French classical harpist

Martine Géliot (8 December 1948 in Paris – 7 February 1988) was a French classical harpist.

== Biography ==
Martine Géliot was born into a family of musicians. Her mother, Huguette Géliot, was a pupil of Marcel Tournier and won the first prize of harp of the Conservatoire de Paris. Her great-grandmother was composer Mel Bonis.

At age 14, Géliot received a first prize at the Conservatoire National Supérieur de Paris, where she was a student of Pierre Jamet. At age 16, she won first prize at The International Harp Contest in Israel.

She will perform in particular with Jean-Pierre Rampal, Yehudi Menuhin, Ravi Shankar, Jean-Jacques Kantorow, Patrick Gallois, Jacques Vandeville, James Galway, as well as with prestigious conductors. Her concert tours in France and abroad included venues such as the Carnegie Hall in New York city. From 1977, Martine Géliot was harp soloist at the Orchestre National de France. From 1976 to 1981, she played with Jean Dupouy (viola) and Thomas Prévost (flute) soloists of L'Ensemble de Chambre Français band.

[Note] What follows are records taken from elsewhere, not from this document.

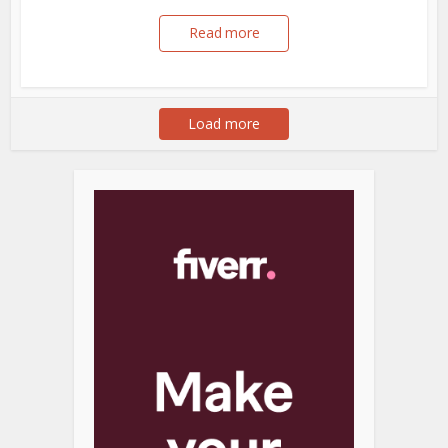
Read more
Load more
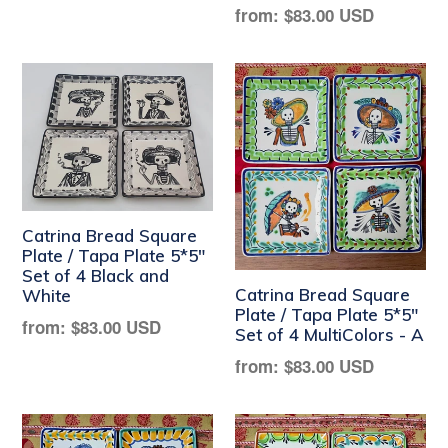
Regular
from:
$83.00 USD
price
Catrina Bread Square
Plate / Tapa Plate 5*5"
Set of 4 Black and
Catrina Bread Square
White
Plate / Tapa Plate 5*5"
Regular
from:
$83.00 USD
Set of 4 MultiColors - A
price
Regular
from:
$83.00 USD
price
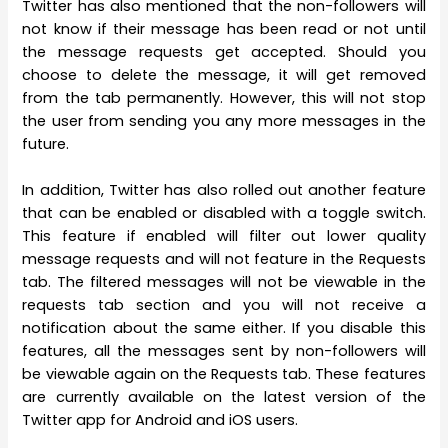
Twitter has also mentioned that the non-followers will
not know if their message has been read or not until
the message requests get accepted. Should you
choose to delete the message, it will get removed
from the tab permanently. However, this will not stop
the user from sending you any more messages in the
future.
In addition, Twitter has also rolled out another feature
that can be enabled or disabled with a toggle switch.
This feature if enabled will filter out lower quality
message requests and will not feature in the Requests
tab. The filtered messages will not be viewable in the
requests tab section and you will not receive a
notification about the same either. If you disable this
features, all the messages sent by non-followers will
be viewable again on the Requests tab. These features
are currently available on the latest version of the
Twitter app for Android and iOS users.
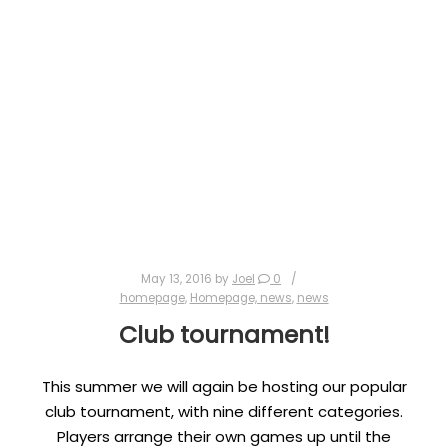
May 13, 2016
by
Joel
0
homepage
,
Homepage, news
,
news
Club tournament!
This summer we will again be hosting our popular
club tournament, with nine different categories.
Players arrange their own games up until the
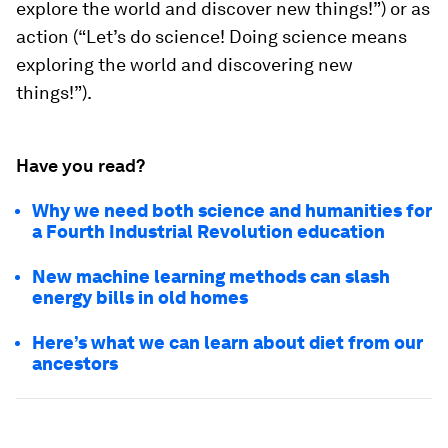
explore the world and discover new things!”) or as
action (“Let’s do science! Doing science means
exploring the world and discovering new
things!”).
Have you read?
Why we need both science and humanities for
a Fourth Industrial Revolution education
New machine learning methods can slash
energy bills in old homes
Here’s what we can learn about diet from our
ancestors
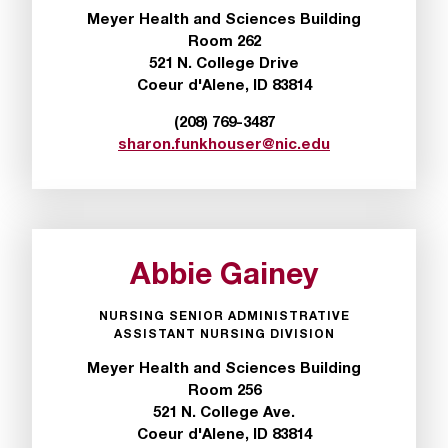
I
Meyer Health and Sciences Building
C
Room 262
.
521 N. College Drive
e
Coeur d'Alene, ID 83814
d
u
(208) 769-3487
i
sharon.funkhouser@nic.edu
s
e
x
t
r
e
Abbie Gainey
m
e
NURSING SENIOR ADMINISTRATIVE
l
ASSISTANT NURSING DIVISION
y
Meyer Health and Sciences Building
i
Room 256
m
521 N. College Ave.
p
Coeur d'Alene, ID 83814
o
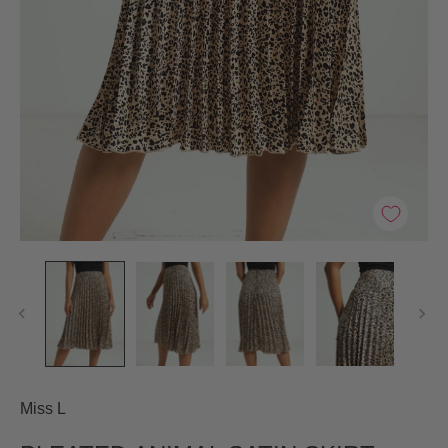
Miss L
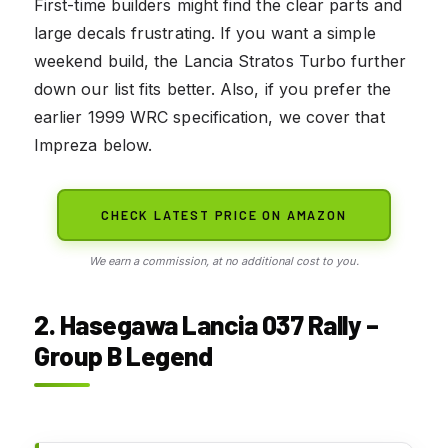
First-time builders might find the clear parts and
large decals frustrating. If you want a simple
weekend build, the Lancia Stratos Turbo further
down our list fits better. Also, if you prefer the
earlier 1999 WRC specification, we cover that
Impreza below.
CHECK LATEST PRICE ON AMAZON
We earn a commission, at no additional cost to you.
2. Hasegawa Lancia 037 Rally –
Group B Legend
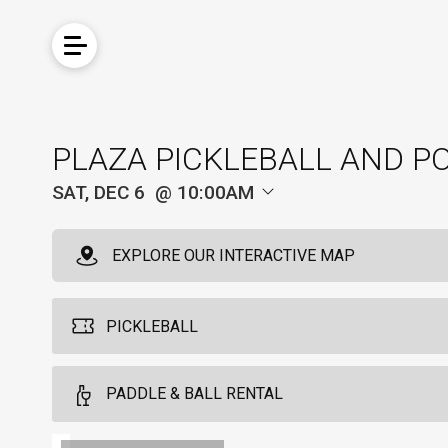
PLAZA PICKLEBALL AND P
SAT, DEC 6
10:00AM
EXPLORE OUR INTERACTIVE MAP
PICKLEBALL
PADDLE & BALL RENTAL
Pickleball For Non-Hotel Guests
4
Available from 9:00am to 5:00pm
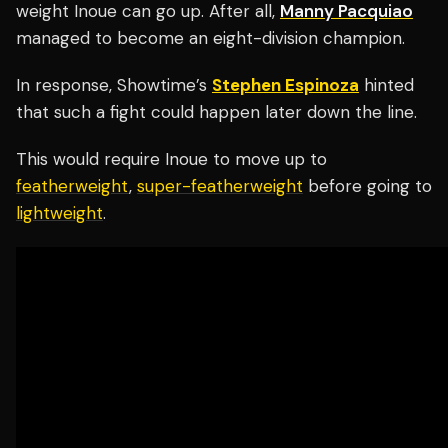
weight Inoue can go up. After all,
Manny Pacquiao
managed to become an eight-division champion.
In response, Showtime’s
Stephen Espinoza
hinted
that such a fight could happen later down the line.
This would require Inoue to move up to
featherweight
,
super-featherweight
before going to
lightweight
.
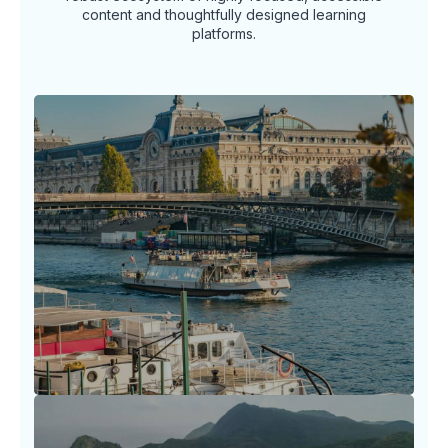
content and thoughtfully designed learning
platforms.
Travel Horizon Headlines
Stay ahead of the arc in the ever-shifting
world of travel with timely insights, news
spotlights.
LEARN MORE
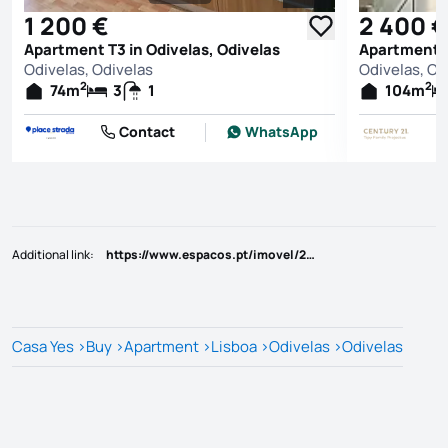
See all photos
1 200 €
2 400 €
Apartment T3 in Odivelas, Odivelas
Apartment T
Odivelas, Odivelas
Odivelas, Od
2
2
74
m
3
1
104
m
Contact
WhatsApp
Additional link
:
https://www.espacos.pt/imovel/25810872
Casa Yes
>
Buy
>
Apartment
>
Lisboa
>
Odivelas
>
Odivelas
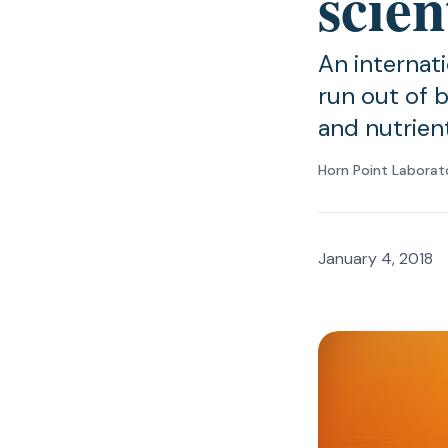
scien
An internat
run out of b
and nutrient
Horn Point Laborat
January 4, 2018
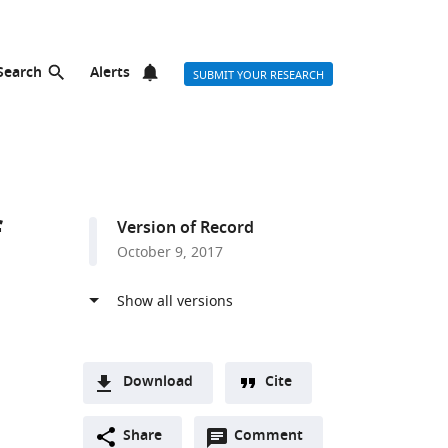
Search
Alerts
SUBMIT YOUR RESEARCH
f
Version of Record
October 9, 2017
Download
Cite
A
Open
two-
Share
Comment
(link
Downloads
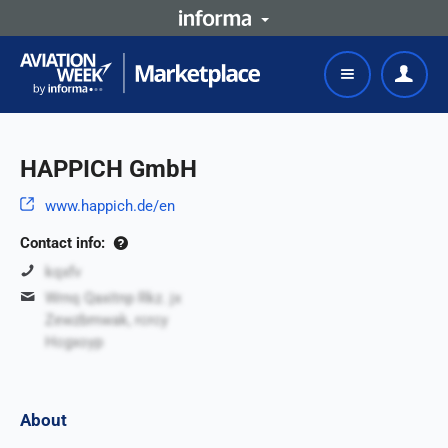
HAPPICH GmbH
www.happich.de/en
Contact info:
kqxfv
Wrnq Qaxitnp Rkz. jx
Zewzbmwak, rcrcy
Hcgxoyp
About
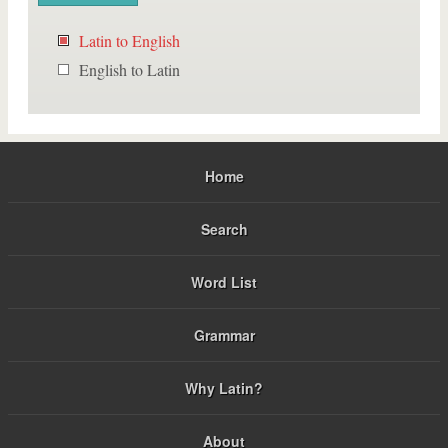
Latin to English
English to Latin
Home
Search
Word List
Grammar
Why Latin?
About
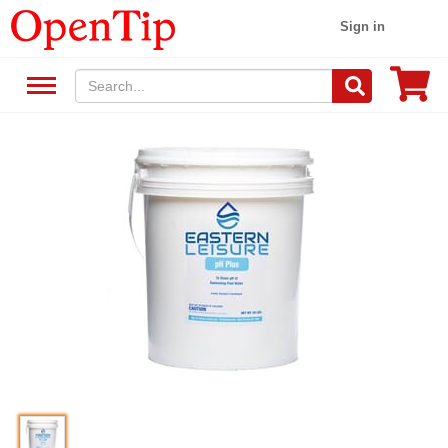
Sign in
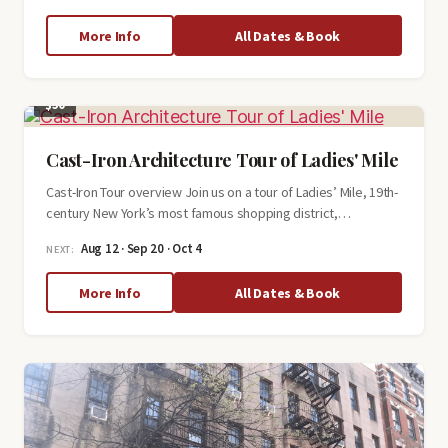
about
More Info
All Dates & Book
The
Hidden
History
$50
of
Greenwich
Village
Cast-Iron Architecture Tour of Ladies' Mile
Cast-Iron Tour overview Join us on a tour of Ladies’ Mile, 19th-
century New York’s most famous shopping district,…
Aug 12 · Sep 20 · Oct 4
NEXT:
about
More Info
All Dates & Book
Cast-
Iron
Architecture
Tour
of
Ladies'
Mile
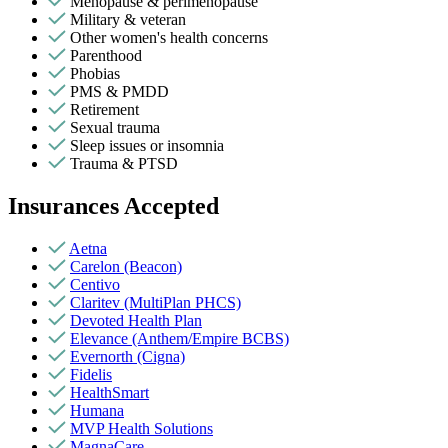
Menopause & perimenopause
Military & veteran
Other women's health concerns
Parenthood
Phobias
PMS & PMDD
Retirement
Sexual trauma
Sleep issues or insomnia
Trauma & PTSD
Insurances Accepted
Aetna
Carelon (Beacon)
Centivo
Claritev (MultiPlan PHCS)
Devoted Health Plan
Elevance (Anthem/Empire BCBS)
Evernorth (Cigna)
Fidelis
HealthSmart
Humana
MVP Health Solutions
MagnaCare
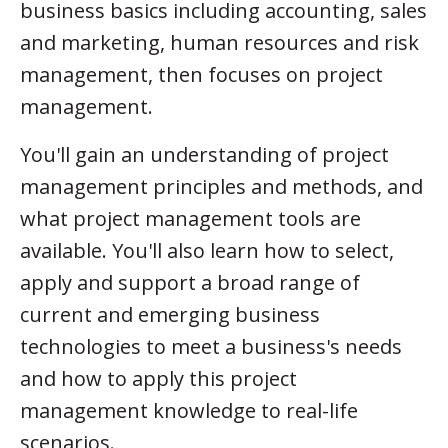
business basics including accounting, sales
and marketing, human resources and risk
management, then focuses on project
management.
You'll gain an understanding of project
management principles and methods, and
what project management tools are
available. You'll also learn how to select,
apply and support a broad range of
current and emerging business
technologies to meet a business's needs
and how to apply this project
management knowledge to real-life
scenarios.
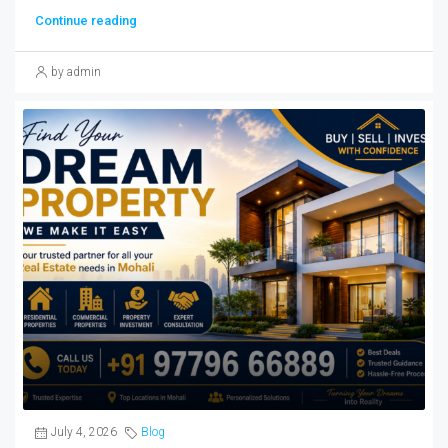
Continue reading
by admin
July 4, 2026
Blog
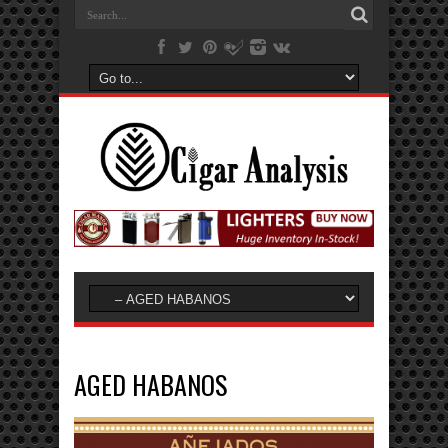
AGED HABANOS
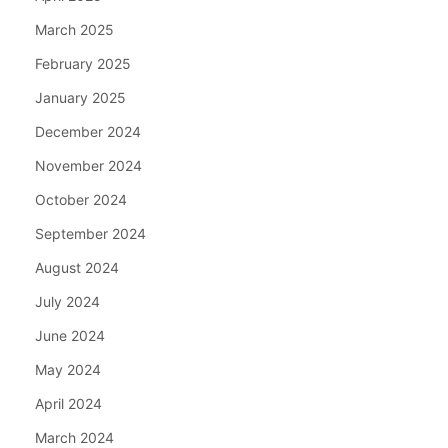
March 2025
February 2025
January 2025
December 2024
November 2024
October 2024
September 2024
August 2024
July 2024
June 2024
May 2024
April 2024
March 2024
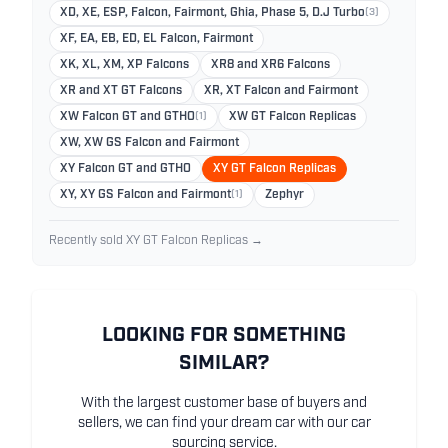
XD, XE, ESP, Falcon, Fairmont, Ghia, Phase 5, D.J Turbo
(3)
XF, EA, EB, ED, EL Falcon, Fairmont
XK, XL, XM, XP Falcons
XR8 and XR6 Falcons
XR and XT GT Falcons
XR, XT Falcon and Fairmont
XW Falcon GT and GTHO
(1)
XW GT Falcon Replicas
XW, XW GS Falcon and Fairmont
XY Falcon GT and GTHO
XY GT Falcon Replicas
XY, XY GS Falcon and Fairmont
(1)
Zephyr
Recently sold XY GT Falcon Replicas →
LOOKING FOR SOMETHING
SIMILAR?
With the largest customer base of buyers and
sellers, we can find your dream car with our car
sourcing service.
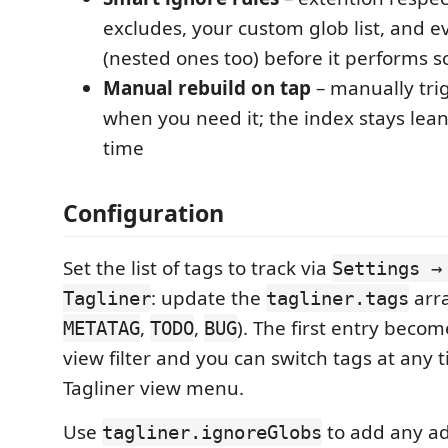
excludes, your custom glob list, and 
(nested ones too) before it performs s
Manual rebuild on tap
– manually trig
when you need it; the index stays lean
time
Configuration
Set the list of tags to track via
Settings →
: update the
arra
Tagliner
tagliner.tags
,
,
). The first entry becom
METATAG
TODO
BUG
view filter and you can switch tags at any 
Tagliner view menu.
Use
to add any ad
tagliner.ignoreGlobs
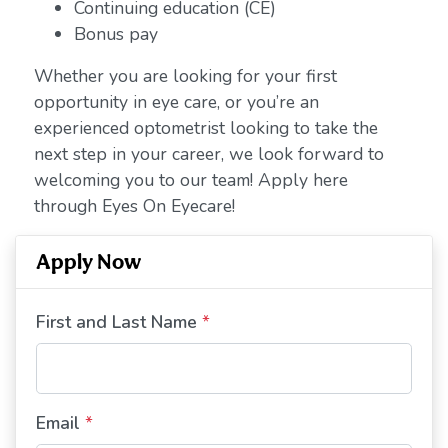
Continuing education (CE)
Bonus pay
Whether you are looking for your first
opportunity in eye care, or you’re an
experienced optometrist looking to take the
next step in your career, we look forward to
welcoming you to our team! Apply here
through Eyes On Eyecare!
Apply Now
First and Last Name
*
Email
*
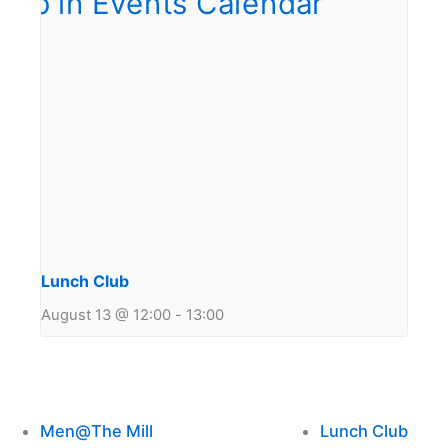
Lunch Club
August 13 @ 12:00
-
13:00
Men@The Mill
Lunch Club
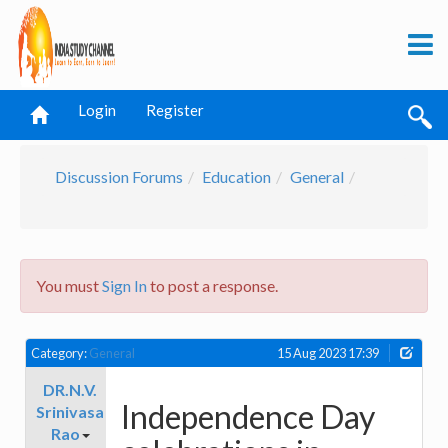
Login
Register
Discussion Forums
Education
General
You must
Sign In
to post a response.
Category:
General
15 Aug 2023 17:39
DR.N.V.
Independence Day
Srinivasa
Rao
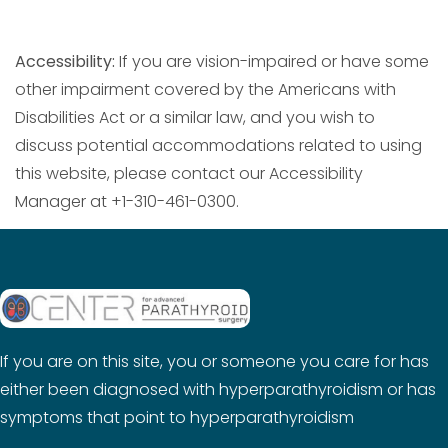
Accessibility:
If you are vision-impaired or have some
other impairment covered by the Americans with
Disabilities Act or a similar law, and you wish to
discuss potential accommodations related to using
this website, please contact our Accessibility
Manager at +1-310-461-0300.
If you are on this site, you or someone you care for has
either been diagnosed with hyperparathyroidism or has
symptoms that point to hyperparathyroidism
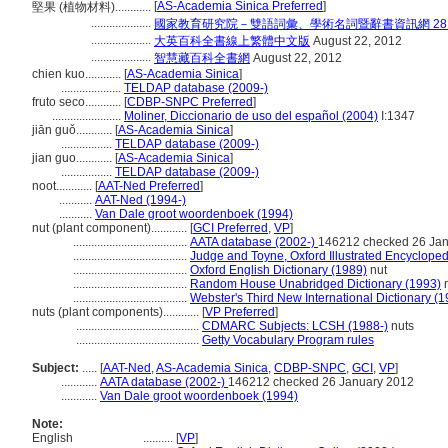
[
AS-Academia Sinica Preferred
]
堅果 (植物材料)............
....................
國家教育研究院－雙語詞彙、學術名詞暨辭書資訊網 28 Jul
....................
大英百科全書線上繁體中文版
August 22, 2012
....................
智慧藏百科全書網
August 22, 2012
chien kuo............
[
AS-Academia Sinica
]
....................
TELDAP database (2009-)
fruto seco............
[
CDBP-SNPC Preferred
]
.......................
Moliner, Diccionario de uso del español (2004)
I:1347
jiān guǒ............
[
AS-Academia Sinica
]
.................
TELDAP database (2009-)
jian guo............
[
AS-Academia Sinica
]
.................
TELDAP database (2009-)
noot............
[
AAT-Ned Preferred
]
...........
AAT-Ned (1994-)
...........
Van Dale groot woordenboek (1994)
nut (plant component)............
[
GCI Preferred
,
VP
]
......................................
AATA database (2002-)
146212 checked 26 Ja
......................................
Judge and Toyne, Oxford Illustrated Encycloped
......................................
Oxford English Dictionary (1989)
nut
......................................
Random House Unabridged Dictionary (1993)
n
......................................
Webster's Third New International Dictionary (
nuts (plant components)............
[
VP Preferred
]
.........................................
CDMARC Subjects: LCSH (1988-)
nuts
.........................................
Getty Vocabulary Program rules
Subject:
.....
[
AAT-Ned
,
AS-Academia Sinica
,
CDBP-SNPC
,
GCI
,
VP
]
............
AATA database (2002-)
146212 checked 26 January 2012
............
Van Dale groot woordenboek (1994)
Note:
English
..........
[
VP
]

At the height of her career, she succumbed to cancer in 1988, at the age of 39 years.

An international harp competition bears her name; It is organized by Huguette Géliot, Christine Lallour and Corinne Fournier. Married to Benoît Charvet, jazz musician and composer, she was the mother of Florent and Baptiste Charvet; The latter is composer and chief sound operator.

== Discography ==
- CD: "Concert en trio" (live), flute, Thomas Prévost, viola, Jean Dupouy and Martine Géliot. Works by Quincy Porter, Arnold Bax, Aubert Lemeland, Jean-Marie Leclair, Claude Debussy. Ed. Quantum
- CD: "Marcel Tournier, pièces pour harpe". Works by Marcel Tournier Martine Géliot, harp. Ed. Quantum;
- CD: "Récital de harpe Martine Géliot" (live), Works by John Thomas, Carl Philipp Emanuel Bach, Benjamin Britten, Gabriel Fauré, Albert Roussel, Germaine Tailleferre, Alphonse Hasselmans, Sergei Prokofiev, Marius Flothuis; Martine Géliot, harp. Ed. Quantum.
- Vinyl: Pièces pour la harpe: Works by Falla, Fauré, Debussy, Liszt, Chopin, J. S. Bach, Daquin, Haendel, Mozart, Debussy, Satie, Rameau. EMI 1976
- Vinyl: "Récital de harpe Martine Géliot" (live). Works by Georg-Friederich Haendel, Wilheim-Friederich Bach and Carl Philipp Emanuel Bach. Harmonia Mundi
- Vinyl: "Récital deux harpes Huguette Géliot et Martine Géliot". Works by J.S. Bach, Dussek, Boïeldieu, Chabrier, Debussy, Houdy, Lemeland, Boutry. EDIPAR 1980
- Vinyl: "Cent ans de mélodies françaises pour la harpe et le chant". Bernard Géliot, tenor, Martine Géliot, harp. Works by Franck, Gounod, Tournier, Poulenc, Fauré, Robert Géliot, Koechlin, Caplet, Debussy. UNIDISC

== Concours International de harpe Martine Géliot "Jeunes Talents" ==
The International Harp Competition Martine Géliot "Jeunes talents" is held every three years in the city of Avon, in France, near Fontainebleau.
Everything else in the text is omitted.